**WORK TO COMPLETE**.
The response must contain every line below in which "Autorización" appears.

**RECORDS PROVIDED**.
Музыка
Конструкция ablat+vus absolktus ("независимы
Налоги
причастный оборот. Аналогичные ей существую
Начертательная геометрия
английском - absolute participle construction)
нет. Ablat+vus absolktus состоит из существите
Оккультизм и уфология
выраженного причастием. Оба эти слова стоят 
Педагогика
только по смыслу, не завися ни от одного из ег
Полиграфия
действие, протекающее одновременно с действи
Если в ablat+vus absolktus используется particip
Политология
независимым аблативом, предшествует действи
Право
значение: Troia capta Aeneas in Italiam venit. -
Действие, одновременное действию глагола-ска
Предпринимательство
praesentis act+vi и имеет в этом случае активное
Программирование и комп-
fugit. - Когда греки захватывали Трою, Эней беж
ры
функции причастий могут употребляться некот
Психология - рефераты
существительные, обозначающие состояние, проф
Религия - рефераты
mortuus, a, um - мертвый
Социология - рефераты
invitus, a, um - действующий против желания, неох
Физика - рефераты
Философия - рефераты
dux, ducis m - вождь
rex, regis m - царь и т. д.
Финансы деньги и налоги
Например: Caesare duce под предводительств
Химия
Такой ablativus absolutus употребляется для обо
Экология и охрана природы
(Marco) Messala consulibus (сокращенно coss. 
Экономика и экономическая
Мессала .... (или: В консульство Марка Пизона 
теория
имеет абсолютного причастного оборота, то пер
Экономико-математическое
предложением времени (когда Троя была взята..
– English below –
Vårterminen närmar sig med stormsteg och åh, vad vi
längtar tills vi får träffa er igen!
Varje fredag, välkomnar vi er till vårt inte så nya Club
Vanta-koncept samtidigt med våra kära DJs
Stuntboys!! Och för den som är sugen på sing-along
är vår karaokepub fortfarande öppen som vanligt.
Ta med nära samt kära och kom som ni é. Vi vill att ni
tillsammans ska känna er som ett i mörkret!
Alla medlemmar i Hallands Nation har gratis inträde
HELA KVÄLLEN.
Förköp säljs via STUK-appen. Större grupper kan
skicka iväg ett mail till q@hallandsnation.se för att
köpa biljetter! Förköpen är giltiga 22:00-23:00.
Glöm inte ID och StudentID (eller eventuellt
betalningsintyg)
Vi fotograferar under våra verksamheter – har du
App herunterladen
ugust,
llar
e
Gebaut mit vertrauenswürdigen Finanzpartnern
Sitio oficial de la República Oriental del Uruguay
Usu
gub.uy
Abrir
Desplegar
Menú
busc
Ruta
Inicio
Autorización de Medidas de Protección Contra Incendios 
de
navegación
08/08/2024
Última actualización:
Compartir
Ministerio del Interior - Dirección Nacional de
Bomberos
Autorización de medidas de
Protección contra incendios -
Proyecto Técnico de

* * *

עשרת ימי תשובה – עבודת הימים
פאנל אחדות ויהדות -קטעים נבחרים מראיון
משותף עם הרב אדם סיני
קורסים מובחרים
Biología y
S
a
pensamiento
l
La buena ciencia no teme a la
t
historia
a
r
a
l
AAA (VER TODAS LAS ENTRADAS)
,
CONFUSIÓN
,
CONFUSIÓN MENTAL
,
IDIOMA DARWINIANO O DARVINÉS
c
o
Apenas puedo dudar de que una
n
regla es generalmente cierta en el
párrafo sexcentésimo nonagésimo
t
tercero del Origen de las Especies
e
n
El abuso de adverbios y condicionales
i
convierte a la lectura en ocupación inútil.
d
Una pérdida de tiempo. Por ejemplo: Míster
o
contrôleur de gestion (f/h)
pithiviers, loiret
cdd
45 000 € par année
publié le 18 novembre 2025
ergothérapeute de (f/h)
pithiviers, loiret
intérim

**EXERCISE RESULT**.
Autorización de Medidas de Protección Contra Incendios 
Autorización de medidas de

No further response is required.